Arts and Sciences
Costa Rica, famous for its conservation efforts, has recovered a massive amount of forest cover in recent decades. However, remaining problems like urbanization threaten many animals' habitats that depend on forests and tree cover. MacArthur and Wilson put forth the Theory of Island Biogeography, which established the likelihood of species survival based on proximity to the mainland and island size. Using their ideas, a slightly altered theory allows urban environments to replace water and form artificial islands that can roughly follow principles of island biogeography.

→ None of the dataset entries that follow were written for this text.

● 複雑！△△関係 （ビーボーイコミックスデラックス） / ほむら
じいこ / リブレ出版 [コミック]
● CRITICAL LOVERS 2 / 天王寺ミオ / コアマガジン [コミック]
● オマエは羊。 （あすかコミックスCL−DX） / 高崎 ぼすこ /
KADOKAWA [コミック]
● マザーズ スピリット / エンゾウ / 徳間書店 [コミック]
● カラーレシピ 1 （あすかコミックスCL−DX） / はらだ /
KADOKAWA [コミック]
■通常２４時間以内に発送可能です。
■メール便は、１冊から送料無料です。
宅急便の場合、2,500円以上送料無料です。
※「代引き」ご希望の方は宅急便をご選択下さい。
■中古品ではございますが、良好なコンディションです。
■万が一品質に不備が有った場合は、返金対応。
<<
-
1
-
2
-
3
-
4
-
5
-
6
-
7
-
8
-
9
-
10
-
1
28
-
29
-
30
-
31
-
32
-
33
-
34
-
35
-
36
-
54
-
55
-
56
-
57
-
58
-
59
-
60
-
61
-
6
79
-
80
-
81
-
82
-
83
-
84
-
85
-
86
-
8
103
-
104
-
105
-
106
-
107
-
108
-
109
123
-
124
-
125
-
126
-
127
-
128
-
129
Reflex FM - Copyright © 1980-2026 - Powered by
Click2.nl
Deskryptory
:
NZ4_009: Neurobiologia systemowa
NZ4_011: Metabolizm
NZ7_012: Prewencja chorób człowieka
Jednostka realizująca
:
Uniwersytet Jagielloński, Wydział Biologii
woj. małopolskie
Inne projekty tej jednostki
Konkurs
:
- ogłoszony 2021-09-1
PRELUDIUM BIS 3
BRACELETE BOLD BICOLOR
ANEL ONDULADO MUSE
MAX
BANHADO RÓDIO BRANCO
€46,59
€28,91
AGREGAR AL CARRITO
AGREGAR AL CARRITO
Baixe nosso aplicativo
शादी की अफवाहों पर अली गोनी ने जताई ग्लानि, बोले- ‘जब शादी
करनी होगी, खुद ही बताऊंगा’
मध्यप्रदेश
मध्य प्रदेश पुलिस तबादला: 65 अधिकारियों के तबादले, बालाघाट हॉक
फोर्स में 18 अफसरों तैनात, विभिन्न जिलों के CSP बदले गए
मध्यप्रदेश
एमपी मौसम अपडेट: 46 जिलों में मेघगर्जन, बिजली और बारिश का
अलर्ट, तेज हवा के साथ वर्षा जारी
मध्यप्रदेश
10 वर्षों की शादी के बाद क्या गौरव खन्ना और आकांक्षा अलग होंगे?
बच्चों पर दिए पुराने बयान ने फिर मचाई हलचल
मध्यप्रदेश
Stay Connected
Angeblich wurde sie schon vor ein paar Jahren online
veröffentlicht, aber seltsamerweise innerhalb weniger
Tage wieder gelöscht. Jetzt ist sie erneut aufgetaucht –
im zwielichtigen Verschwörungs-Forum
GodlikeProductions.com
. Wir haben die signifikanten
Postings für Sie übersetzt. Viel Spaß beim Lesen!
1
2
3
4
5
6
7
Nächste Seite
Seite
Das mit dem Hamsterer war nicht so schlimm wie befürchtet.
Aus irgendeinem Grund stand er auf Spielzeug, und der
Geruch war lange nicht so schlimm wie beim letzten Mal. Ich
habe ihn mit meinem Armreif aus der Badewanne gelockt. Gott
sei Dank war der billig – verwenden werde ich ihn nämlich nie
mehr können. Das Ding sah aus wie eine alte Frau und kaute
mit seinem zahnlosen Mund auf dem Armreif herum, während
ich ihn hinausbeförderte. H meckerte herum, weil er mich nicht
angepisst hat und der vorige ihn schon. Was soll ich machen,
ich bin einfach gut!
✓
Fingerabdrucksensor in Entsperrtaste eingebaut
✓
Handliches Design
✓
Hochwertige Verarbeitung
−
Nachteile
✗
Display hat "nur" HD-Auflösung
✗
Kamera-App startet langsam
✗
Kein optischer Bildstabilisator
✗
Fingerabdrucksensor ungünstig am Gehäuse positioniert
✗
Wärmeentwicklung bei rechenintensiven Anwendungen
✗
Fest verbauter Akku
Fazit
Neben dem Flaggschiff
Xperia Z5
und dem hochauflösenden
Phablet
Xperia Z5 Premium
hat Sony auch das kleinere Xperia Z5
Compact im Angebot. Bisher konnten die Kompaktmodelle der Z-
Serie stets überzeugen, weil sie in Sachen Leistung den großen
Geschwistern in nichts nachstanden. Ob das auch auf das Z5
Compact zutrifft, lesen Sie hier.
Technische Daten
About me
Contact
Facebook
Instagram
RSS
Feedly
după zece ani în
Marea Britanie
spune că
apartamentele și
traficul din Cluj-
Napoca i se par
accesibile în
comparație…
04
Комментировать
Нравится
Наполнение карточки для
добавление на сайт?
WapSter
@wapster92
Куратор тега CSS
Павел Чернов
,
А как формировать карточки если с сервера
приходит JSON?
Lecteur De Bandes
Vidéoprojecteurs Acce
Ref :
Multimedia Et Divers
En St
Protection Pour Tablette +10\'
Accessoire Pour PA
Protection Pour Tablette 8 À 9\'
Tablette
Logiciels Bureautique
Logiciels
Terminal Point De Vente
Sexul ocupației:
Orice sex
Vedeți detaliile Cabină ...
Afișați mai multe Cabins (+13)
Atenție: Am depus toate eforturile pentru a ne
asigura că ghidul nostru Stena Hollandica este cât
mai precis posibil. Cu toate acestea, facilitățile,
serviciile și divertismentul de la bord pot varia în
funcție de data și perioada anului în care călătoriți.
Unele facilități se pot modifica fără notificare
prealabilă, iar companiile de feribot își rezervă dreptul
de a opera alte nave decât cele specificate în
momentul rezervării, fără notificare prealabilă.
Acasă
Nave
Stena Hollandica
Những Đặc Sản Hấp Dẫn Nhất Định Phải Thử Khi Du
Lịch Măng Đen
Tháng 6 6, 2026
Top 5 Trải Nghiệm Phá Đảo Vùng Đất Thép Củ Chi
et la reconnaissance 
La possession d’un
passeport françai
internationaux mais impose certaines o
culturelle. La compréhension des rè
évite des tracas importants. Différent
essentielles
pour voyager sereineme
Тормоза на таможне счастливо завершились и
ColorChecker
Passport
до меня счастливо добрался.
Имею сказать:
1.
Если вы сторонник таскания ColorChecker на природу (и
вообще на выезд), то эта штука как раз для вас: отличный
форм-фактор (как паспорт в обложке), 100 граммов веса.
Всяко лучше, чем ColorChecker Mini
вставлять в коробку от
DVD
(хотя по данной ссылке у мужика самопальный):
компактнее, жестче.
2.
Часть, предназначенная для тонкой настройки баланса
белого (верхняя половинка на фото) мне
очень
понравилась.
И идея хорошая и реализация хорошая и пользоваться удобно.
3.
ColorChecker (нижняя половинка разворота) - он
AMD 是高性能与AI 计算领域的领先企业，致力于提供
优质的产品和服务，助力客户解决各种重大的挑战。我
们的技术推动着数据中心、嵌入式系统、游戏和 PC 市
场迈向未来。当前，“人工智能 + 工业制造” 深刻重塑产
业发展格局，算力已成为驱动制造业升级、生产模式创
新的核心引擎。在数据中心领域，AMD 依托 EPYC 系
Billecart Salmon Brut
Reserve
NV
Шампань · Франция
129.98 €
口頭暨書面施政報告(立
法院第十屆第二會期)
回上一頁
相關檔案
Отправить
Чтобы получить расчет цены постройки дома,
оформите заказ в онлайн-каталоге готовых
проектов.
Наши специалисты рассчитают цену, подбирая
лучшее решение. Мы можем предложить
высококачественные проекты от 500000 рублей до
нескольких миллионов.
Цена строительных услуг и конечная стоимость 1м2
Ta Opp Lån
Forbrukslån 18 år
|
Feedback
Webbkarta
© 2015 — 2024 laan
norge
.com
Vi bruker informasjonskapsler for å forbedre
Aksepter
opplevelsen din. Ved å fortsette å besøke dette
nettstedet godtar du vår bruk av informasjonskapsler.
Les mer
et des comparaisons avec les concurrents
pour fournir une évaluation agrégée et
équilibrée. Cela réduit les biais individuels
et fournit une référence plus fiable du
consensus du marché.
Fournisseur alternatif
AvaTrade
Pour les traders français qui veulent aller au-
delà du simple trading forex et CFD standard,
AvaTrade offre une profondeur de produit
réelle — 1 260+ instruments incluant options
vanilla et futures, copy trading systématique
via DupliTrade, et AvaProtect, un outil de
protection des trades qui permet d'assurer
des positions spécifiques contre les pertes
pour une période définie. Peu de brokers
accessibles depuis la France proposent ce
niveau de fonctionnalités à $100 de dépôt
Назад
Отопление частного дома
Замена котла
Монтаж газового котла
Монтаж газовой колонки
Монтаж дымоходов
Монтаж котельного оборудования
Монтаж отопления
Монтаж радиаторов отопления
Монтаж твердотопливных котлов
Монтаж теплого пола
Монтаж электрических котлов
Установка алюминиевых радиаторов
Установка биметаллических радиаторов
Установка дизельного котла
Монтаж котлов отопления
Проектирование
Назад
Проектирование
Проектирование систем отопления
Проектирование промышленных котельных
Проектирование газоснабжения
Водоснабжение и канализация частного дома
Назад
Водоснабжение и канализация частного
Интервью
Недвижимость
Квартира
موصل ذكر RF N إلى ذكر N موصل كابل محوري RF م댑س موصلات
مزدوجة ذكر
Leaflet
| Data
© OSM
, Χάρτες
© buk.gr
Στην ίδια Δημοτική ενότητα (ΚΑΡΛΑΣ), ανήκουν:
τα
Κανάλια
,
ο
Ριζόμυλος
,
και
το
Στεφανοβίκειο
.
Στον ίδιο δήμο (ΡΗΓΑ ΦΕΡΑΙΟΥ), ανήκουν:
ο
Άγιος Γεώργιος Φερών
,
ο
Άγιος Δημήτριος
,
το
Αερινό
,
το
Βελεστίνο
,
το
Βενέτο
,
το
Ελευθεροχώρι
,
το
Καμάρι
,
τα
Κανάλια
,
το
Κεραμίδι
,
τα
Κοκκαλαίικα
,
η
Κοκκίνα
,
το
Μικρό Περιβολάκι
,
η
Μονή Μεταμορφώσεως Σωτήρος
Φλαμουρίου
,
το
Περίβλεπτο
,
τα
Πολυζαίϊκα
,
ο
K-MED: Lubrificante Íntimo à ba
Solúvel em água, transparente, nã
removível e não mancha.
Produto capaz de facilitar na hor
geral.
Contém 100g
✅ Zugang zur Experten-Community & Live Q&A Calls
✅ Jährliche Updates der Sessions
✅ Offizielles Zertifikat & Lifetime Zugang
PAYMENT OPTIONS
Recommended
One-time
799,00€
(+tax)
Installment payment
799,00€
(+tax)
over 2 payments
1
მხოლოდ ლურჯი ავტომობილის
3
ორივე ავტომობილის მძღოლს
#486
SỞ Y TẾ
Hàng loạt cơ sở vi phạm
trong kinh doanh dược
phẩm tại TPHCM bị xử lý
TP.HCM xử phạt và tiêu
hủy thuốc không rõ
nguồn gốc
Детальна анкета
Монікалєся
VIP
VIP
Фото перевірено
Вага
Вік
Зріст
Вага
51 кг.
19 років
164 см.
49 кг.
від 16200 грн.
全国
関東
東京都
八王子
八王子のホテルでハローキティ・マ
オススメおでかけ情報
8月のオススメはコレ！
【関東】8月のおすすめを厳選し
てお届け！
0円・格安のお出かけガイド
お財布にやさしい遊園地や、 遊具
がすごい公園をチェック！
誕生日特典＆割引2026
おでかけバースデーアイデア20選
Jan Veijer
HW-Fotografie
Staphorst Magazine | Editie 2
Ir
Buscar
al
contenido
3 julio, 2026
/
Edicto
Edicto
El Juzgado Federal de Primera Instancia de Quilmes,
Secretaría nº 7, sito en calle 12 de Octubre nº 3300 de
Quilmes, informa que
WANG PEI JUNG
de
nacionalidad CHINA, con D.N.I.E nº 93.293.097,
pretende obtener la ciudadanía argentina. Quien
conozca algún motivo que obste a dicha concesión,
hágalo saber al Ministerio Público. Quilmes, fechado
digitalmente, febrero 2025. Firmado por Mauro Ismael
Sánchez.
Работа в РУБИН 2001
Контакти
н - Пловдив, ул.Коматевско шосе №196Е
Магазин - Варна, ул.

Species identification observations and a population estimation curve were used to estimate how many species of birds live in INBio Park, a forest patch developed by the National Institute of Biodiversity. 27 distinct bird species were observed, three of which are considered partially forest dependent. 20 to 30 yet unobserved species were estimated to abide in the park based on the rate of decreasing daily new species observed. This indicates that INBio is not large or isolated enough from the city for true forest-dependent species, but it is sufficiently large or partially forest-dependent species not otherwise found in a city. While MacArthur and Wilson's Island Biogeography relates mostly to real islands separated by water, the urban environment is a significant enough barrier for some bird species, and the biogeography theory is relevant. This could be explored further by examining common vs unique species between specific forest patches of various proximities and sizes, and further classification of artificial urban forests with regards to various forest dependencies.
Mirza, Momin, "Estimating the number of bird species in INBio Park in the Central Valley of Costa Rica" (2022). Symposium on Undergraduate Research and Creative Expression (SOURCE). 1072.